August 26, 2011

Information Battle Over “al-Qaeda 2.0” Escalates


The UNHCR estimates that over 3,700 Somali refugees have fled to Yemen in August alone, many traveling hundreds of miles on makeshift rafts. If true this looks like the most concrete evidence that al-Shabaab could have landed Shaqa, roughly 40 miles from Abyan’s local capital of Zinjibar. Government officials issued such allegations earlier this week, claiming that 400 al-Shabaab fighters crossed the Gulf of Aden under cover of the refugees. These reinforcements, if false, are designed hype al-Qaeda in the Arabian Peninsula (AQAP) and keep the U.S. on Ali Abdullah Saleh’s side.

Yet as improbable as this scenario sounds, the insurgents’ ability to disguise themselves and secure faster vessels from cooperative pirate lords cannot be underestimated. Southern Yemen’s total breakdown in government authority renders their landing a nonissue.

Allowing for the possibility that al-Shabaab units could make the crossing undetected through a host of international navies, the question becomes whether they have such a force to send. The group’s strength is estimated in low thousands and has deployed much of its force in Somalia’s southern and central regions. Hundreds of fighters had holed up in Mogadishu until their abrupt withdrawal earlier this month, while African Union (AU) commanders estimated al-Shabaab’s Ramadan offensive at 300 reinforcements. Those fighters that haven’t withdrawn from the capital have been reported across Somalia’s southern half - Lower and Middle Shabelle, Bay, Gedo - in an apparent bid to both stop the remaining population from leaving and secure a perimeter around Mogadishu.

While al-Shabaab could have 400 fighters to throw at Yemen, it seems unlikely that the group can afford the loss during its realignment. A smaller cadre appears to be the most realistic possibility.

In a related development, Boko Haram has claimed responsibility for bombing the UN’s Nigerian headquarters in Ajuba. At least 18 people were killed and many more injured when a suicide bomber drove up the building’s main reception area. The anti-Christian sect has began to employ this tactic with greater frequency and range from its northern territory, including a June bombing on the capital’s police headquarters. Western leaders responded with rapid condemnation but without mentioning the group.

Although President Barack Obama also ignored recent rumors of a connection to al-Qaeda in the Islamic Maghreb (AQIM), America’s generals have spoken for him. Now the question of whether AQIM assisted Boko’s latest bombing is on many observers’ minds. The Sahel group has released a steady stream of friendly propaganda since offering its assistance last year, and regional analysts suspect at least a few transfers of knowledge have resulted in more sophisticated attacks from Boko Haram. Factoring in an insurgency’s inherent manipulation of information and the Internet’s availability, AQIM’s personal outreach cannot be discounted entirely despite the Pentagon’s attempt to will the groups together.
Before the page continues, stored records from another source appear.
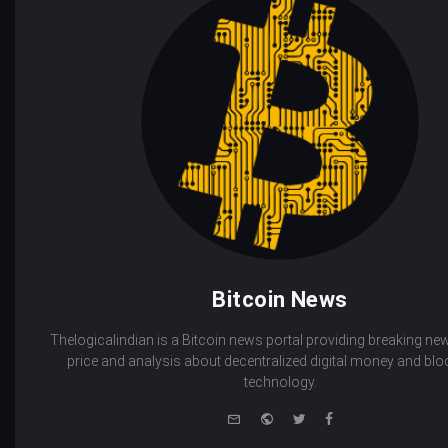
Bitcoin News
Thelogicalindian is a Bitcoin news portal providing breaking new
price and analysis about decentralized digital money and bl
technology.
e-
Website
Twitter
Facebook
mail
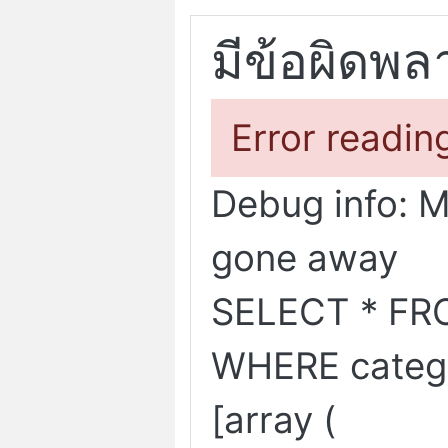
มีข้อผิดพล
Error readin
Debug info: 
gone away
SELECT * FR
WHERE categ
[array (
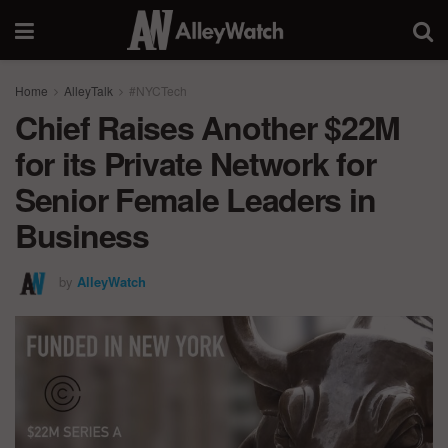
Home
AlleyTalk
#NYCTech
Chief Raises Another $22M
for its Private Network for
Senior Female Leaders in
Business
by
AlleyWatch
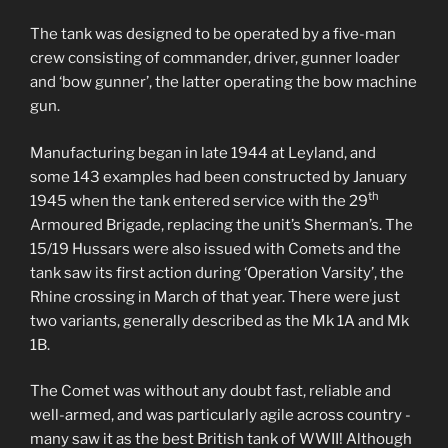
The tank was designed to be operated by a five-man
crew consisting of commander, driver, gunner loader
and ‘bow gunner’, the latter operating the bow machine
gun.
Manufacturing began in late 1944 at Leyland, and
some 143 examples had been constructed by January
th
1945 when the tank entered service with the 29
Armoured Brigade, replacing the unit’s Sherman’s. The
15/19 Hussars were also issued with Comets and the
tank saw its first action during ‘Operation Varsity’, the
Rhine crossing in March of that year. There were just
two variants, generally described as the Mk 1A and Mk
1B.
The Comet was without any doubt fast, reliable and
well-armed, and was particularly agile across country -
many saw it as the best British tank of WWII! Although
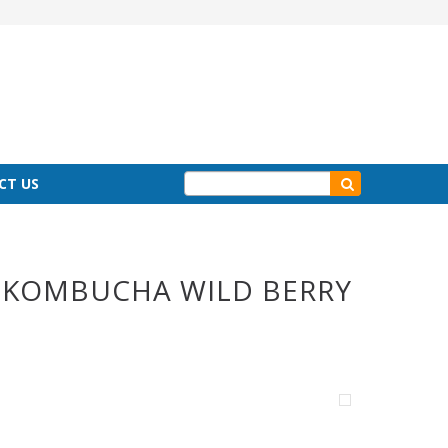
CT US
C KOMBUCHA WILD BERRY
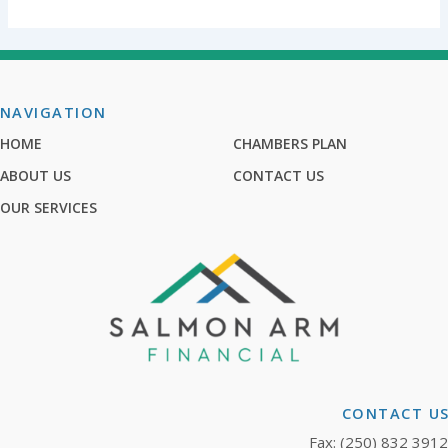
NAVIGATION
HOME
CHAMBERS PLAN
ABOUT US
CONTACT US
OUR SERVICES
CONTACT U
Fax: (250) 832 3912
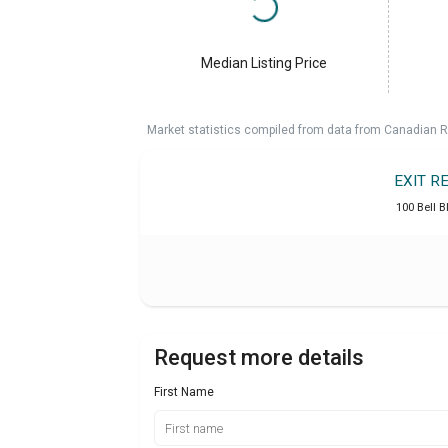
Median Listing Price
Market statistics compiled from data from Canadian R
EXIT R
100 Bell B
Request more details
First Name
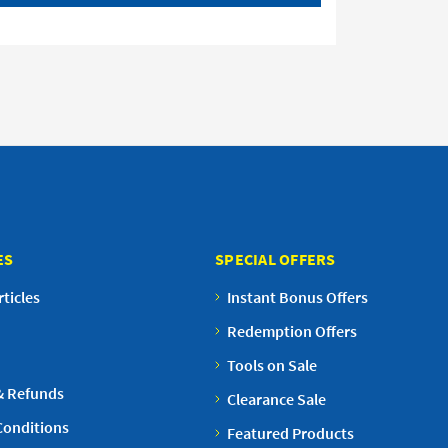
ES
SPECIAL OFFERS
ticles
Instant Bonus Offers
Redemption Offers
Tools on Sale
& Refunds
Clearance Sale
Conditions
Featured Products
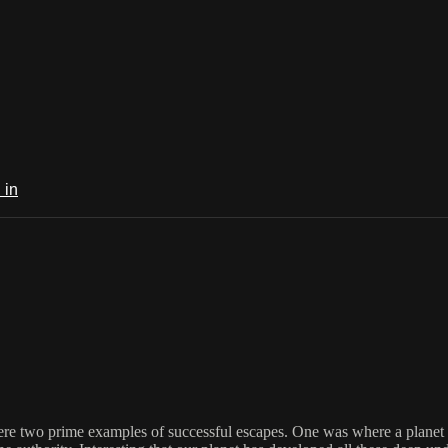
 in
re two prime examples of successful escapes. One was where a planet dire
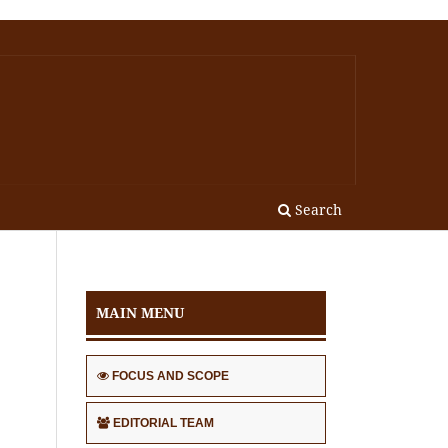
Search
MAIN MENU
FOCUS AND SCOPE
EDITORIAL TEAM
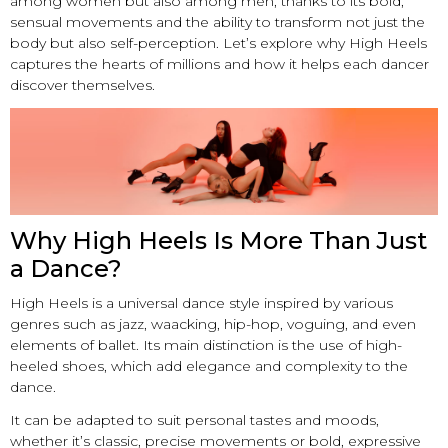
among women but also among men, thanks to its bold,
sensual movements and the ability to transform not just the
body but also self-perception. Let’s explore why High Heels
captures the hearts of millions and how it helps each dancer
discover themselves.
Why High Heels Is More Than Just
a Dance?
High Heels is a universal dance style inspired by various
genres such as jazz, waacking, hip-hop, voguing, and even
elements of ballet. Its main distinction is the use of high-
heeled shoes, which add elegance and complexity to the
dance.
It can be adapted to suit personal tastes and moods,
whether it’s classic, precise movements or bold, expressive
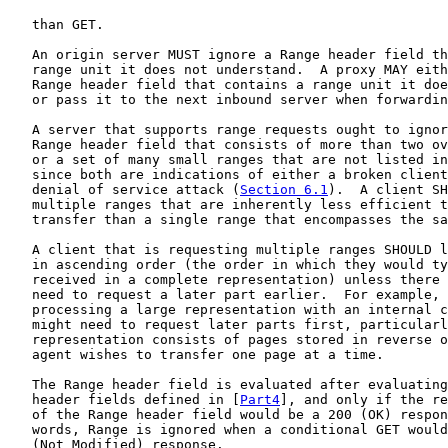
   than GET.

   An origin server MUST ignore a Range header field th
   range unit it does not understand.  A proxy MAY eith
   Range header field that contains a range unit it doe
   or pass it to the next inbound server when forwardin
   A server that supports range requests ought to ignor
   Range header field that consists of more than two ov
   or a set of many small ranges that are not listed in
   since both are indications of either a broken client
   denial of service attack (
Section 6.1
).  A client SH
   multiple ranges that are inherently less efficient t
   transfer than a single range that encompasses the sa
   A client that is requesting multiple ranges SHOULD l
   in ascending order (the order in which they would ty
   received in a complete representation) unless there 
   need to request a later part earlier.  For example, 
   processing a large representation with an internal c
   might need to request later parts first, particularl
   representation consists of pages stored in reverse o
   agent wishes to transfer one page at a time.

   The Range header field is evaluated after evaluating
   header fields defined in [
Part4
], and only if the re
   of the Range header field would be a 200 (OK) respon
   words, Range is ignored when a conditional GET would
   (Not Modified) response.
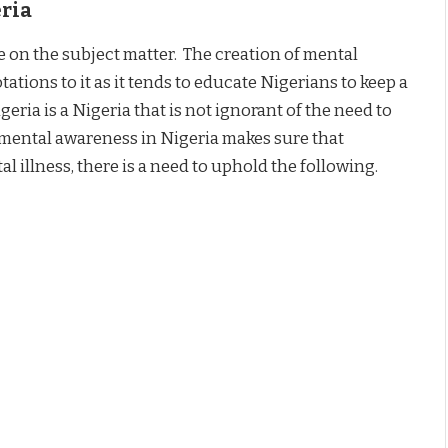
eria
ople on the subject matter. The creation of mental
tions to it as it tends to educate Nigerians to keep a
eria is a Nigeria that is not ignorant of the need to
 mental awareness in Nigeria makes sure that
illness, there is a need to uphold the following.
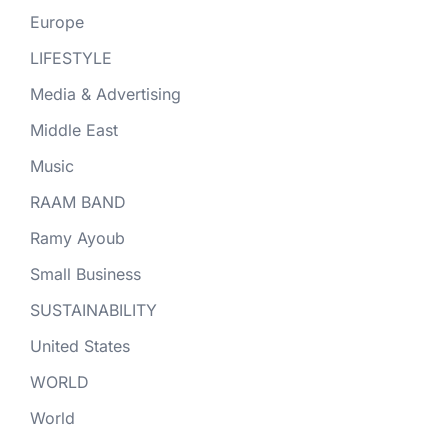
Europe
LIFESTYLE
Media & Advertising
Middle East
Music
RAAM BAND
Ramy Ayoub
Small Business
SUSTAINABILITY
United States
WORLD
World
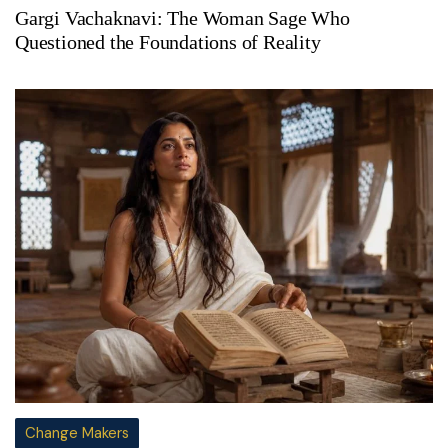
Gargi Vachaknavi: The Woman Sage Who
Questioned the Foundations of Reality
Change Makers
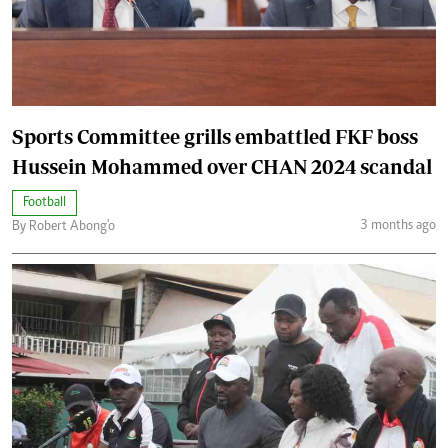
Sports Committee grills embattled FKF boss
Hussein Mohammed over CHAN 2024 scandal
Football
3 months ago
By Robert Abong'o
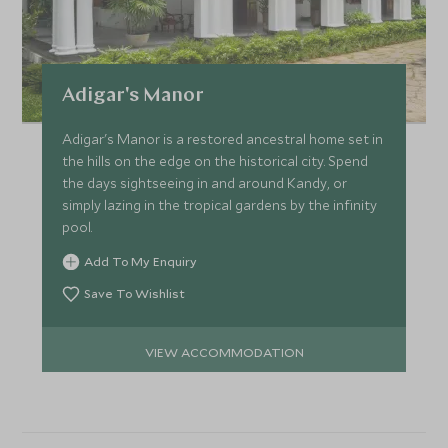
Adigar's Manor
Adigar's Manor is a restored ancestral home set in
the hills on the edge on the historical city. Spend
the days sightseeing in and around Kandy, or
simply lazing in the tropical gardens by the infinity
pool.
Add To My Enquiry
Save To Wishlist
VIEW ACCOMMODATION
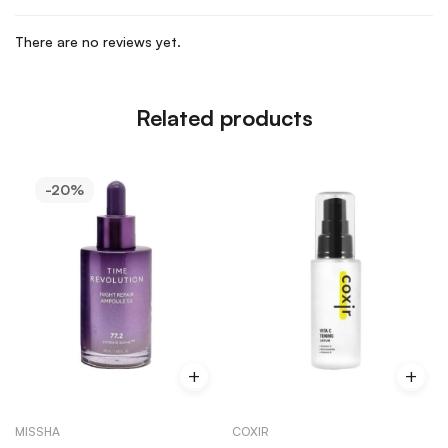
There are no reviews yet.
Related products
-20%
MISSHA
COXIR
In the latest of a string of connections between AQIM, al-Shabaab and AQAP, General Carter Ham told The Associated Press that "multiple sources" indicate a connection between Boko and AQIM. The chief of AFRICOM offered his own worst case scenario, explaining, "What is most worrying at present is, at least in my view, a clearly stated intent by Boko Haram and by al-Qaida in the Islamic Maghreb to coordinate and synchronize their efforts. I'm not so sure they're able to do that just yet, but it's clear to me they have the desire and intent to do that."

"I think it would be the most dangerous thing to happen not only to the Africans, but to us as well,” Carter concluded.

The General’s alarmist claim has been met with a degree of suspicion from local and regional observers, partially because Ham added that a "loose" partnership also would include al-Shabaab. Somalia’s militants have yet to reach out publicly to AQIM or Boko. With Osama bin Laden out of the picture and Afghanistan supposedly “winding down,” U.S. officials have busied themselves connecting all of these “new” dots in order to run them through the same Special Forces machine. This is al-Qaeda 2.0 according to Navy SEAL Adm. Eric T. Olson, who just turned U.S. Special Operations Command over to Adm. William H. McRaven. Olson also warned of an “invisible bridge” between AQAP and al-Shabaab, a term loaded with deeper implications than an ideological bond.

For these reasons we remain skeptical on the overall connection between these groups; al-Qaeda 1.5 may be more accurate. AQAP in particular is nebulously enabled by Ali Saleh’s corrupt regime and U.S. support, a trajectory aimed at justifying prolonged security cooperation. U.S. strategy against AQIM has also been criticized in some quarters for delegating to a suspect Algerian government, labeled “a prickly, paranoid group” in a 2008 Embassy cable. Ham has already offered security training to the Nigerian government.

However we will not deny the truth as it is revealed either. If al-Qaeda is shifting into “2.0,” these events portend to another decade (or more) of decentralized warfare, open U.S. security expansion in Africa and a massive shadow operation. Washington and bin Laden’s visions of a long war, unfortunately, are colliding.